Aim of the exercise: Pictures aside, the output must consist of the lines from the one containing "Segment regions of" through the end of the data, reproduced exactly.

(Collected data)
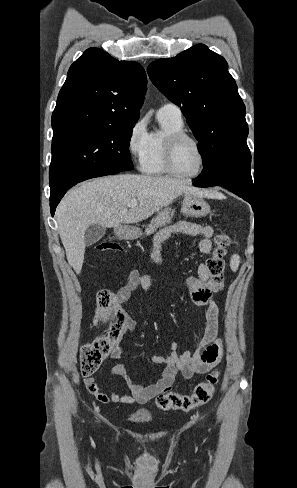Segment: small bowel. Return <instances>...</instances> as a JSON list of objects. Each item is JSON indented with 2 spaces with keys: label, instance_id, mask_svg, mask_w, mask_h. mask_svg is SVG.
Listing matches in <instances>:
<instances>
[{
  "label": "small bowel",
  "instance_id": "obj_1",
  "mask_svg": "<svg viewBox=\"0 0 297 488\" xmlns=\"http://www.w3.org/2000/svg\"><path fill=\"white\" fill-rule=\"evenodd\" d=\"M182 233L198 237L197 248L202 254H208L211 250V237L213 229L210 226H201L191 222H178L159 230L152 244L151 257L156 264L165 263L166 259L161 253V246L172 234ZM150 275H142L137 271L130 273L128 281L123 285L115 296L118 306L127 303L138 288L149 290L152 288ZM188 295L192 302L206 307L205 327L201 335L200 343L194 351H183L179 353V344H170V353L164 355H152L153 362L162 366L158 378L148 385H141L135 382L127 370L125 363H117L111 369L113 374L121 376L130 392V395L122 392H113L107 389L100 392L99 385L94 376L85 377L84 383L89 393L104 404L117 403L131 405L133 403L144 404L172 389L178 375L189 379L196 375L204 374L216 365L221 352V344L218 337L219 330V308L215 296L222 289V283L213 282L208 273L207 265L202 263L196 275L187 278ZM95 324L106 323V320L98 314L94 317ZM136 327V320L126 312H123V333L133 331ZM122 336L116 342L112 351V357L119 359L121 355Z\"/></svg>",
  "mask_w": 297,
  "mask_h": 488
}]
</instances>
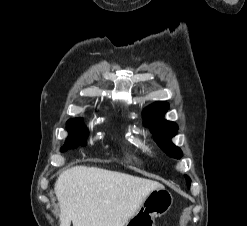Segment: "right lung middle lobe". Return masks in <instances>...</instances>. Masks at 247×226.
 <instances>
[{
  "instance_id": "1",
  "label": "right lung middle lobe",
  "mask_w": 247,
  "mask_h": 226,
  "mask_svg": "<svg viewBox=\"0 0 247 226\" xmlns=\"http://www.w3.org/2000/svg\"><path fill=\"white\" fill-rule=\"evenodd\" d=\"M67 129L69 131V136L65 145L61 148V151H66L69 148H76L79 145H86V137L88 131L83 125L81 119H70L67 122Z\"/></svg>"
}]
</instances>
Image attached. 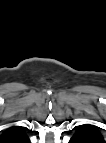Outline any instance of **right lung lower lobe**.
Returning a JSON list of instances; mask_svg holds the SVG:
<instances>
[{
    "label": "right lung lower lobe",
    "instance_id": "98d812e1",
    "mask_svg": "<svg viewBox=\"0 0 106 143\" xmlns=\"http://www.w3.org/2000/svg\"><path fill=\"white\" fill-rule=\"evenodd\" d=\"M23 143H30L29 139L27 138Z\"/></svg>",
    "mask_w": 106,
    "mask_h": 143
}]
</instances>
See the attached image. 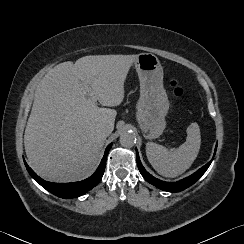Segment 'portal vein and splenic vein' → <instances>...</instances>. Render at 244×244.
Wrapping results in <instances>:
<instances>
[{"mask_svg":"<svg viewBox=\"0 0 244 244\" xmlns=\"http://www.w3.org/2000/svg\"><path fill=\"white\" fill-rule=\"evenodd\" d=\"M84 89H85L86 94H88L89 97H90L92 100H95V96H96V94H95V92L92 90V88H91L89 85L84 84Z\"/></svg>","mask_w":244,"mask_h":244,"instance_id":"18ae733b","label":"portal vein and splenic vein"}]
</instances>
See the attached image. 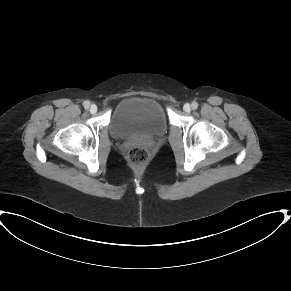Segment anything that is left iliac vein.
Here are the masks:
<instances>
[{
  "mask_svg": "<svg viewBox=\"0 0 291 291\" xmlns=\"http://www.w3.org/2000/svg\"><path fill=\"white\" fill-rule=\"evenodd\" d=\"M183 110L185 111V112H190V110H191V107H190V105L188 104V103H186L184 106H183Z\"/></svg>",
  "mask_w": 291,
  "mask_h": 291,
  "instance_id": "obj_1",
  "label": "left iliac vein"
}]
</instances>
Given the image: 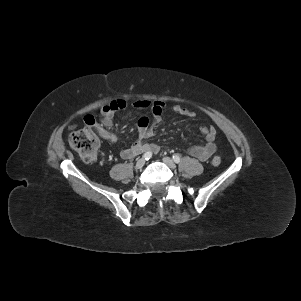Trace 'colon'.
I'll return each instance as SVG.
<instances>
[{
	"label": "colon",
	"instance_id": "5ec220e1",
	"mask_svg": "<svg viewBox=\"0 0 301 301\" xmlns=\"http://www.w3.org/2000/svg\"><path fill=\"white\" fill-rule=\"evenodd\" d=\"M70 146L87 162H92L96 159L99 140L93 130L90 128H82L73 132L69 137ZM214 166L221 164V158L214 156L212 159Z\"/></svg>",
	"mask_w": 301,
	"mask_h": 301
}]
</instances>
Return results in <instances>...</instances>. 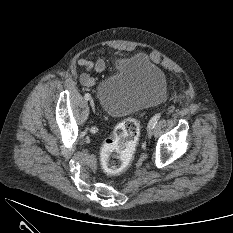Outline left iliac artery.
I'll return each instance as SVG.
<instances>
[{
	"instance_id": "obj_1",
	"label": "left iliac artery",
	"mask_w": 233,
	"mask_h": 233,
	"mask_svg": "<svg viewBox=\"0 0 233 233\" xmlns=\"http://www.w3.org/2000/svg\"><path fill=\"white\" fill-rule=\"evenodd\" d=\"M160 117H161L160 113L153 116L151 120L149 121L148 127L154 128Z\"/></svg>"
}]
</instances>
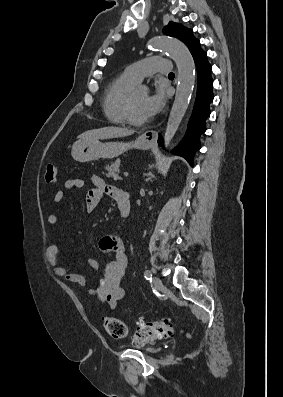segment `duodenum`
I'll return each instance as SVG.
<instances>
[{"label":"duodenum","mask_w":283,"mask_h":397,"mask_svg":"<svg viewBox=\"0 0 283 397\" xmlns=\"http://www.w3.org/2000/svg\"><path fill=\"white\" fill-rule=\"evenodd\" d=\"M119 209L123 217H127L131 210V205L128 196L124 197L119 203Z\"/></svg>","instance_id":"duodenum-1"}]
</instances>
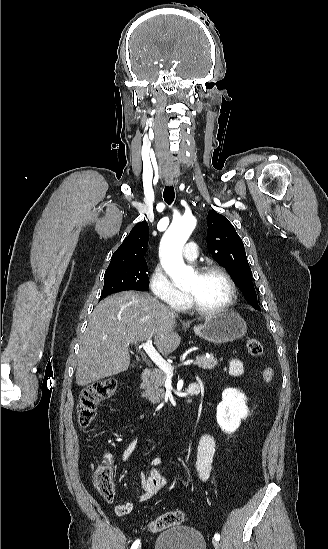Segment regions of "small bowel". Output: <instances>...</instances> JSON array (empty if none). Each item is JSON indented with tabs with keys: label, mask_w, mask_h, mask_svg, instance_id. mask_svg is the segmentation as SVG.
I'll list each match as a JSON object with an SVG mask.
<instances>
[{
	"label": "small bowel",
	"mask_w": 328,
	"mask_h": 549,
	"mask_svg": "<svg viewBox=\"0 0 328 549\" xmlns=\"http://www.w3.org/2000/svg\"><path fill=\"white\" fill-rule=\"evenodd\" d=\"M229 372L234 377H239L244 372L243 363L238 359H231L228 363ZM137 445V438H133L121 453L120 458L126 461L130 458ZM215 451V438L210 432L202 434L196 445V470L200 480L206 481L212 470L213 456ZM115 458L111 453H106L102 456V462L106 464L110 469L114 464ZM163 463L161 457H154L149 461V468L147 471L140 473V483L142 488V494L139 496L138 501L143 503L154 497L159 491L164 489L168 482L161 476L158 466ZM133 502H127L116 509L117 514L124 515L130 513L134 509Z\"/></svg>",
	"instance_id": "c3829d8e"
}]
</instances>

Expected answer:
Segment regions of "small bowel". Output: <instances>...</instances> JSON array (empty if none). Each item is JSON indented with tabs with keys: label, mask_w, mask_h, mask_svg, instance_id. mask_svg is the segmentation as SVG.
I'll list each match as a JSON object with an SVG mask.
<instances>
[{
	"label": "small bowel",
	"mask_w": 328,
	"mask_h": 549,
	"mask_svg": "<svg viewBox=\"0 0 328 549\" xmlns=\"http://www.w3.org/2000/svg\"><path fill=\"white\" fill-rule=\"evenodd\" d=\"M229 372L234 377H239L244 372L243 363L238 359H231L228 363ZM137 445V438H133L121 453L120 458L126 461L130 458ZM215 451V438L210 432L202 434L196 445V470L200 480L206 481L212 470L213 456ZM115 458L111 453H106L102 456V462L106 464L110 469L114 464ZM163 463L161 457H154L149 461V468L147 471L140 473V483L142 488V494L139 496L138 501L143 503L154 497L159 491L164 489L168 482L161 476L158 466ZM133 502H127L116 509L117 514L124 515L130 513L134 509Z\"/></svg>",
	"instance_id": "c3829d8e"
}]
</instances>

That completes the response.